TASK TO COMPLETE
Reproduce the records below exactly from their first line through the line containing "Pridať do košíka", omitting all pictures.

DATA
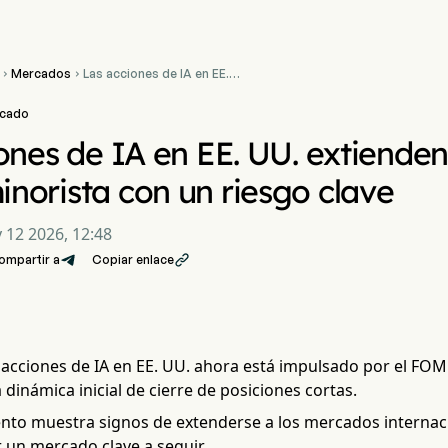
Mercados
Las acciones de IA en EE.


UU. extienden su rally por el
FOMO minorista con un
rcado
riesgo clave
ones de IA en EE. UU. extienden 
orista con un riesgo clave
 12 2026, 12:48
ompartir a
Copiar enlace

as acciones de IA en EE. UU. ahora está impulsado por el FO
dinámica inicial de cierre de posiciones cortas.
ento muestra signos de extenderse a los mercados internaci
 un mercado clave a seguir.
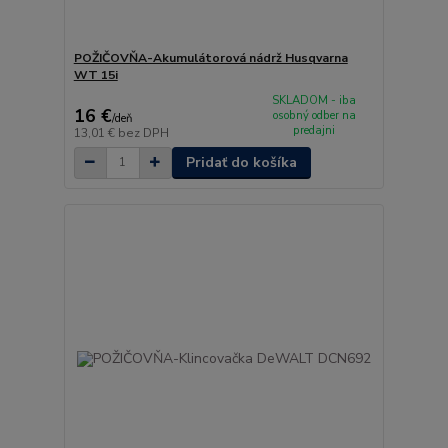
POŽIČOVŇA-Akumulátorová nádrž Husqvarna
WT 15i
SKLADOM - iba
16 €
osobný odber na
/
deň
predajni
13,01 €
bez DPH
Pridať do košíka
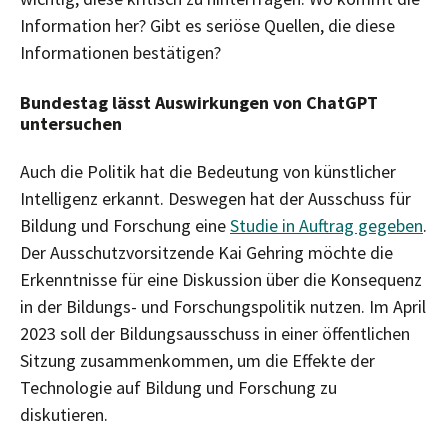
Information her? Gibt es seriöse Quellen, die diese
Informationen bestätigen?
Bundestag lässt Auswirkungen von ChatGPT
untersuchen
Auch die Politik hat die Bedeutung von künstlicher
Intelligenz erkannt. Deswegen hat der Ausschuss für
Bildung und Forschung eine
Studie in Auftrag gegeben
.
Der Ausschutzvorsitzende Kai Gehring möchte die
Erkenntnisse für eine Diskussion über die Konsequenz
in der Bildungs- und Forschungspolitik nutzen. Im April
2023 soll der Bildungsausschuss in einer öffentlichen
Sitzung zusammenkommen, um die Effekte der
Technologie auf Bildung und Forschung zu
diskutieren.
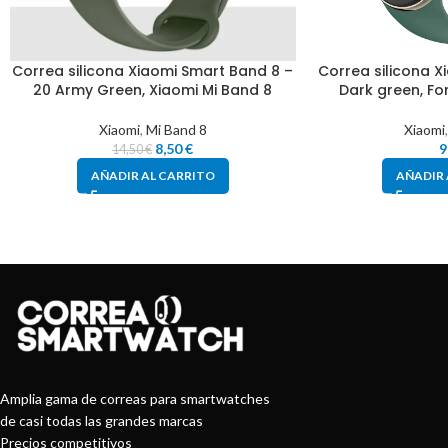
Correa silicona Xiaomi Smart Band 8 –
Correa silicona X
20 Army Green, Xiaomi Mi Band 8
Dark green, Fo
Xiaomi
,
Mi Band 8
Xiaomi
8,50
€
9
14,50
€
AÑADIR AL CARRITO
AÑADIR 
Amplia gama de correas para smartwatches
de casi todas las grandes marcas
Precios competitivos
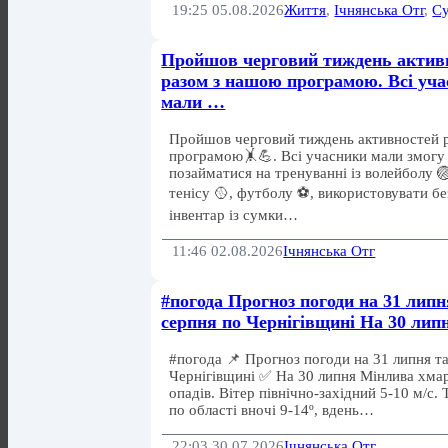
19:25 05.08.2026
Життя
,
Ічнянська Отг
,
Су
Пройшов черговий тиждень актив
разом з нашою програмою. Всі уч
мали …
Пройшов черговий тиждень активностей 
програмою🤸💪. Всі учасники мали змогу в
позайматися на тренуванні із волейболу 
тенісу 🥎, футболу ⚽, використовувати б
інвентар із сумки…
11:46 02.08.2026
Ічнянська Отг
#погода Прогноз погоди на 31 липн
серпня по Чернігівщині На 30 ли
#погода 📌 Прогноз погоди на 31 липня та
Чернігівщині ✅ На 30 липня Мінлива хмар
опадів. Вітер північно-західний 5-10 м/с.
по області вночі 9-14º, вдень…
22:03 30.07.2026
Ічнянська Отг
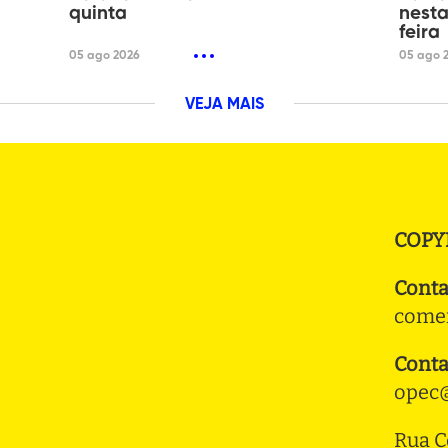
quinta
nesta
feira
05 ago 2026
05 ago 
VEJA MAIS
COPY
Conta
comer
Conta
opec@
Rua C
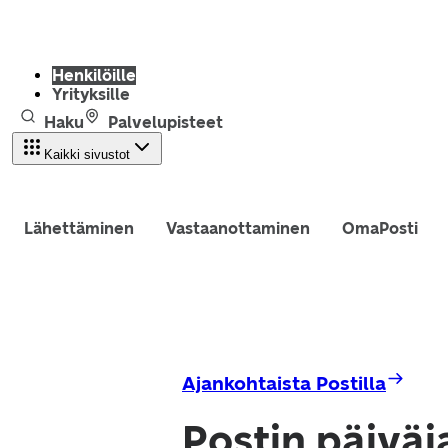
Henkilöille
Yrityksille
Haku
Palvelupisteet
Kaikki sivustot
Lähettäminen
Vastaanottaminen
OmaPosti
Ajankohtaista Postilla
Postin päiväj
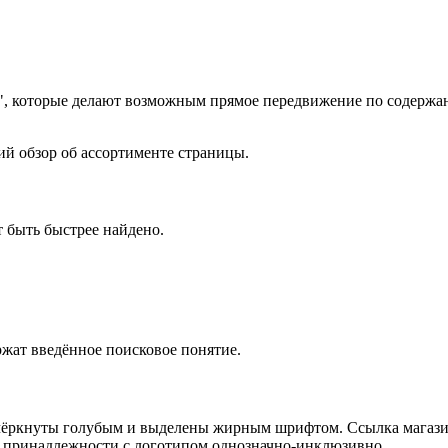
я", которые делают возможным прямое передвижение по содерж
ий обзор об ассортименте страницы.
 быть быстрее найдено.
ржат введённое поисковое понятие.
ёркнуты голубым и выделены жирным шрифтом. Ссылка магазин 
е принадлежности с логотипом однозначно-инклюзивно.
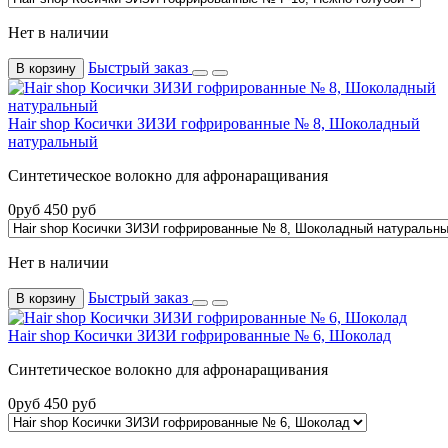
Нет в наличии
Быстрый заказ
В корзину
Hair shop Косички ЗИЗИ гофрированные № 8, Шоколадный
натуральный
Синтетическое волокно для афронаращивания
0
руб
450
руб
Нет в наличии
Быстрый заказ
В корзину
Hair shop Косички ЗИЗИ гофрированные № 6, Шоколад
Синтетическое волокно для афронаращивания
0
руб
450
руб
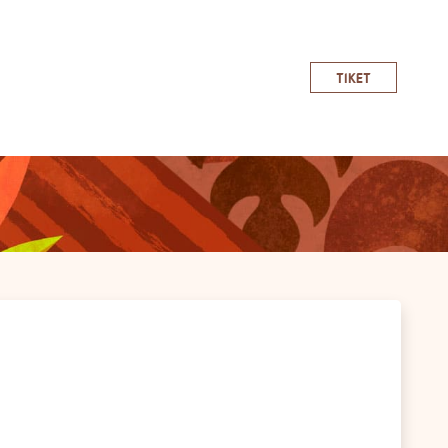
TIKET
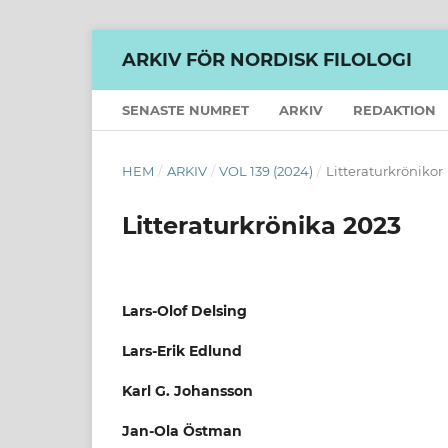
ARKIV FÖR NORDISK FILOLOGI
SENASTE NUMRET
ARKIV
REDAKTION
HEM
/
ARKIV
/
VOL 139 (2024)
/
Litteraturkrönikor
Litteraturkrönika 2023
Lars-Olof Delsing
Lars-Erik Edlund
Karl G. Johansson
Jan-Ola Östman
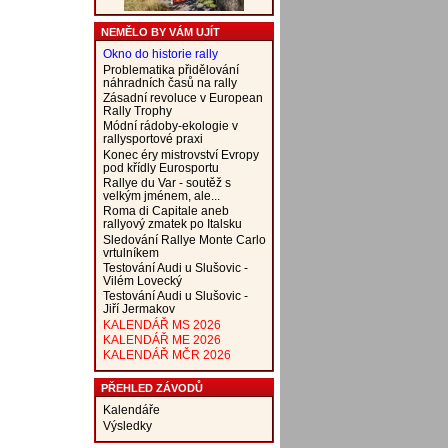
NEMĚLO BY VÁM UJÍT
Okno do historie rally
Problematika přidělování
náhradních časů na rally
Zásadní revoluce v European
Rally Trophy
Módní rádoby-ekologie v
rallysportové praxi
Konec éry mistrovství Evropy
pod křídly Eurosportu
Rallye du Var - soutěž s
velkým jménem, ale...
Roma di Capitale aneb
rallyový zmatek po Italsku
Sledování Rallye Monte Carlo
vrtulníkem
Testování Audi u Slušovic -
Vilém Lovecký
Testování Audi u Slušovic -
Jiří Jermakov
KALENDÁŘ MS 2026
KALENDÁŘ ME 2026
KALENDÁŘ MČR 2026
PŘEHLED ZÁVODŮ
Kalendáře
Výsledky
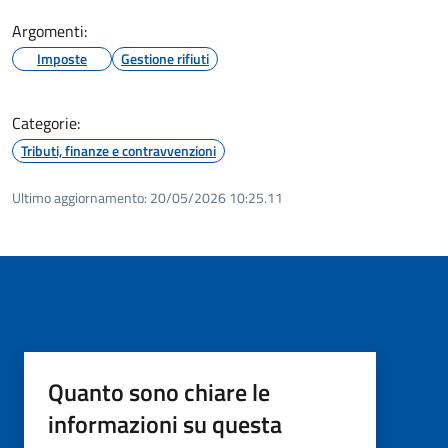
Argomenti:
Imposte
Gestione rifiuti
Categorie:
Tributi, finanze e contravvenzioni
Ultimo aggiornamento:
20/05/2026 10:25.11
Quanto sono chiare le
informazioni su questa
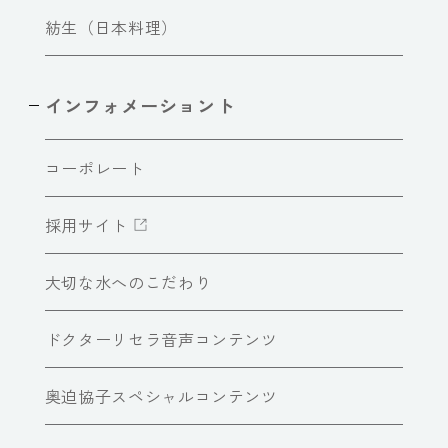
紡生（日本料理）
インフォメーショント
コーポレート
採用サイト
大切な水へのこだわり
ドクターリセラ音声コンテンツ
奥迫協子スペシャルコンテンツ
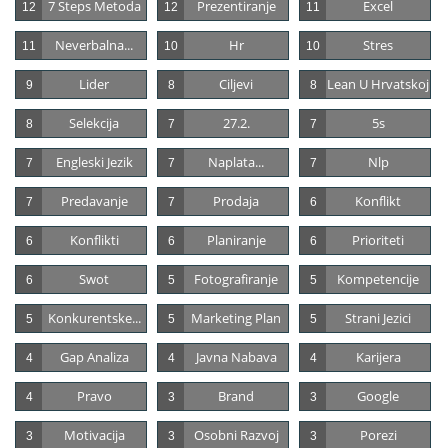
7 Steps Metoda
Prezentiranje
Excel
12
12
11
Neverbalna...
Hr
Stres
11
10
10
Lider
Ciljevi
Lean U Hrvatskoj
9
8
8
Selekcija
27.2.
5s
8
7
7
Engleski Jezik
Naplata...
Nlp
7
7
7
Predavanje
Prodaja
Konflikt
7
7
6
Konflikti
Planiranje
Prioriteti
6
6
6
Swot
Fotografiranje
Kompetencije
6
5
5
Konkurentske...
Marketing Plan
Strani Jezici
5
5
5
Gap Analiza
Javna Nabava
Karijera
4
4
4
Pravo
Brand
Google
4
3
3
Motivacija
Osobni Razvoj
Porezi
3
3
3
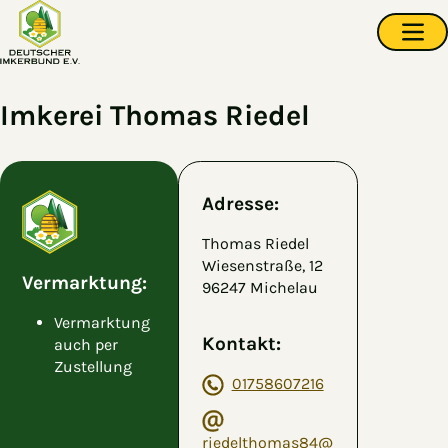
Zum Hauptinhalt springen
Navi
Imkerei Thomas Riedel
Adresse:
Thomas Riedel
Wiesenstraße, 12
Vermarktung:
96247 Michelau
Vermarktung
Kontakt:
auch per
Zustellung
01758607216
riedelthomas84@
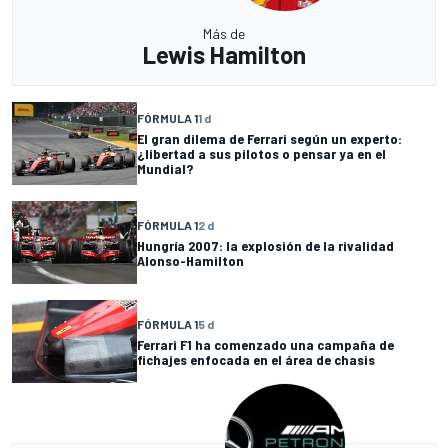
Más de
Lewis Hamilton
FÓRMULA 1
1 d
El gran dilema de Ferrari según un experto:
¿libertad a sus pilotos o pensar ya en el
Mundial?
FÓRMULA 1
2 d
Hungría 2007: la explosión de la rivalidad
Alonso-Hamilton
FÓRMULA 1
5 d
Ferrari F1 ha comenzado una campaña de
fichajes enfocada en el área de chasis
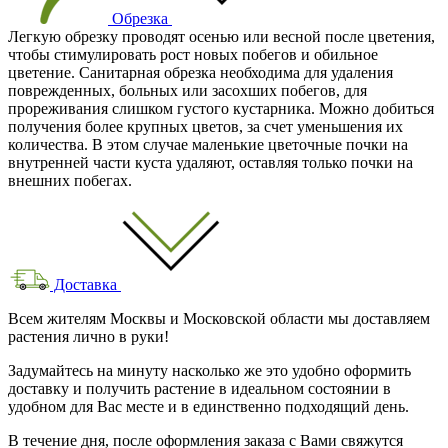
Обрезка
Легкую обрезку проводят осенью или весной после цветения,
чтобы стимулировать рост новых побегов и обильное
цветение. Санитарная обрезка необходима для удаления
поврежденных, больных или засохших побегов, для
прореживания слишком густого кустарника. Можно добиться
получения более крупных цветов, за счет уменьшения их
количества. В этом случае маленькие цветочные почки на
внутренней части куста удаляют, оставляя только почки на
внешних побегах.
Доставка
Всем жителям Москвы и Московской области мы доставляем
растения лично в руки!
Задумайтесь на минуту насколько же это удобно оформить
доставку и получить растение в идеальном состоянии в
удобном для Вас месте и в единственно подходящий день.
В течение дня, после оформления заказа с Вами свяжутся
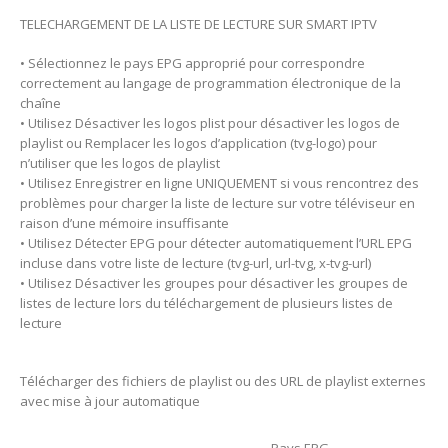
TELECHARGEMENT DE LA LISTE DE LECTURE SUR SMART IPTV
• Sélectionnez le pays EPG approprié pour correspondre
correctement au langage de programmation électronique de la
chaîne
• Utilisez Désactiver les logos plist pour désactiver les logos de
playlist ou Remplacer les logos d’application (tvg-logo) pour
n’utiliser que les logos de playlist
• Utilisez Enregistrer en ligne UNIQUEMENT si vous rencontrez des
problèmes pour charger la liste de lecture sur votre téléviseur en
raison d’une mémoire insuffisante
• Utilisez Détecter EPG pour détecter automatiquement l’URL EPG
incluse dans votre liste de lecture (tvg-url, url-tvg, x-tvg-url)
• Utilisez Désactiver les groupes pour désactiver les groupes de
listes de lecture lors du téléchargement de plusieurs listes de
lecture
Télécharger des fichiers de playlist ou des URL de playlist externes
avec mise à jour automatique
Pays EPG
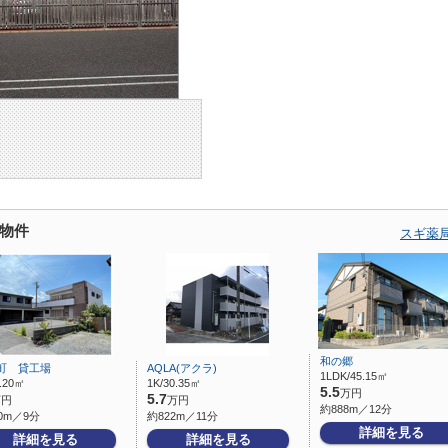
物件
スギ薬
和の郷
町 貸工場
AQLA(アクラ)
1LDK/45.15㎡
1.20㎡
1K/30.35㎡
5.5
万円
5.7
万円
万円
約888m／12分
0m／9分
約822m／11分
詳細を見る
詳細を見る
詳細を見る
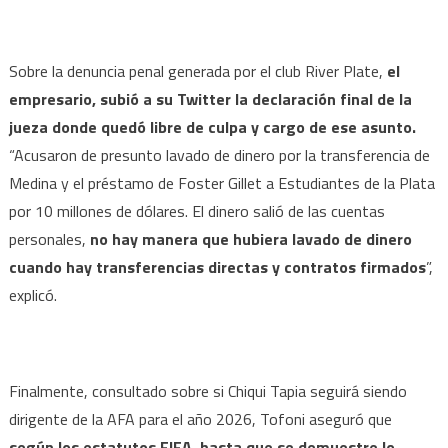
Sobre la denuncia penal generada por el club River Plate,
el
empresario, subió a su Twitter la declaración final de la
jueza donde quedó libre de culpa y cargo de ese asunto.
“Acusaron de presunto lavado de dinero por la transferencia de
Medina y el préstamo de Foster Gillet a Estudiantes de la Plata
por 10 millones de dólares. El dinero salió de las cuentas
personales,
no hay manera que hubiera lavado de dinero
cuando hay transferencias directas y contratos firmados
”,
explicó.
Finalmente, consultado sobre si Chiqui Tapia seguirá siendo
dirigente de la AFA para el año 2026, Tofoni aseguró que
según los estatutos FIFA, hasta que se demuestre lo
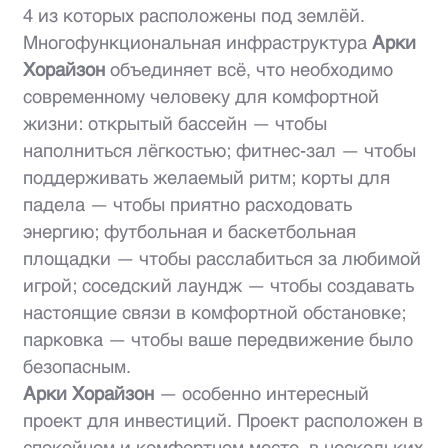
4 из которых расположены под землёй.
Многофункциональная инфраструктура
Арки
Хорайзон
объединяет всё, что необходимо
современному человеку для комфортной
жизни: открытый бассейн — чтобы
наполниться лёгкостью; фитнес-зал — чтобы
поддерживать желаемый ритм; корты для
падела — чтобы приятно расходовать
энергию; футбольная и баскетбольная
площадки — чтобы расслабиться за любимой
игрой; соседский лаундж — чтобы создавать
настоящие связи в комфортной обстановке;
парковка — чтобы ваше передвижение было
безопасным.
Арки Хорайзон
— особенно интересный
проект для инвестиций. Проект расположен в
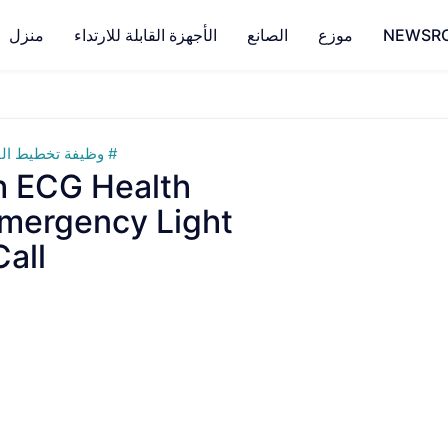
NEWSR
موزع
الصانع
الأجهزة القابلة للارتداء
منزل
وظيفة تخطيط ال
 ECG Health
mergency Light
all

RESPONSE TO THIS TASK
Mercados
Las acciones de IA en EE.


UU. extienden su rally por el
FOMO minorista con un
rcado
riesgo clave
ones de IA en EE. UU. extienden 
orista con un riesgo clave
 12 2026, 12:48
ompartir a
Copiar enlace

as acciones de IA en EE. UU. ahora está impulsado por el FO
dinámica inicial de cierre de posiciones cortas.
ento muestra signos de extenderse a los mercados internaci
 un mercado clave a seguir.
POŽIČOVŇA-Akumulátorová nádrž Husqvarna
WT 15i
SKLADOM - iba
16 €
osobný odber na
/
deň
predajni
13,01 €
bez DPH
Pridať do košíka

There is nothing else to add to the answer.